A sepia toned prologue follows a creepy little girl, actually a witch in disguise, who slits a woman’s throat as bright red blood splatters the floor. This turns out to be a story told to entertain wide-eyed, little Veronica (Ana Patricia Rojo), whose imagination is fired by tales of witches, fairies and ghosts. “Witches can do anything”, the family housemaid tells her. After the opening credits roll over the unsettling image of a young girl slowly morphing into a cackling old crone, the story proper finds Flavia (Elsa Maria Gutiérrez), a meek and trusting little girl from a wealthy family, enrol at the girls’ school where she is befriended by Veronica.
Convinced Veronica is a witch in disguise, thanks to a trick she employs posing her grandmother as her true form, Flavia innocently asks whether she can help her avoid taking piano lessons.
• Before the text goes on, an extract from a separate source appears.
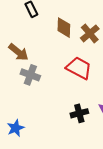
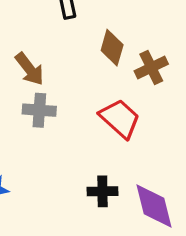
gray cross: (30, 75) -> (39, 110), turned -30

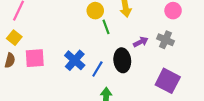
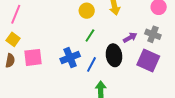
green line: (106, 27) -> (90, 35), moved, turned 56
blue cross: (75, 60) -> (70, 58), turned 30
purple square: (168, 81) -> (148, 61), moved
Veronica extracts a drop of blood and invokes Satan in a bogus black magic ritual. Whereupon Flavia’s piano teacher drops dead, actually from a stroke but the child suspects otherwise. Now Veronica has a hold on Flavia. She helps herself to Flavia’s toys and makes her take the blame for pranks she plays at school, but the friendship that blooms between the two seems genuine. That is until the pair are caught concocting a poison made from snakeskin, toadstools, live frogs and cemetery soil and Flavia reveals their “secret” to her father, thus angering Veronica.
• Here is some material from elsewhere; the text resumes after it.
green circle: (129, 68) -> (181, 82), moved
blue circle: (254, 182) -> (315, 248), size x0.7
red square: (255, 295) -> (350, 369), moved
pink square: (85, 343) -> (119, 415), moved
This is an eerie and poetic children’s horror that really gets under your skin. Taboada offers the flipside to The Spirit of the Beehive (1973). Here childish flights of fancy are not a source of wonder but dread and adult logic has no place in a world that seems alien, yet unsettlingly familiar like some half-remembered dream, since we were all children once. Just as in Charles Schultz’s Peanuts cartoons, grownups are only glimpsed in the background, their voices heard but faces never seen. They are removed from the private fantasy world of children where petty grievances seem like life and death and an active imagination makes ghost and magic come alive. Taboada makes inspired use of familiar childhood terrors: tree branches claw at the bedroom window, a museum full of mummies seem to come alive, witches haunt Flavia’s dreams, the girls candlelit trek through a haunted forests. He also makes evocative use of the rural landscape with its spooky ruins, complemented by the beautiful score by Carlos Jimenez Mabarak.
There is a conservative undertone given it seems to imply fantasy and childish games can corrupt young minds, but the film avoids the crass elements that marred the thematically similar Little Sweetheart (1989) and its dark denouement truly haunts. Angelic Ana Paticia Rojo, who went on to become a popular star in Mexican telenovellas, makes a chillingly spiteful little minx while co-star Elsa Maria Guitiérrez - in what was regrettably her only film role - is equally compelling.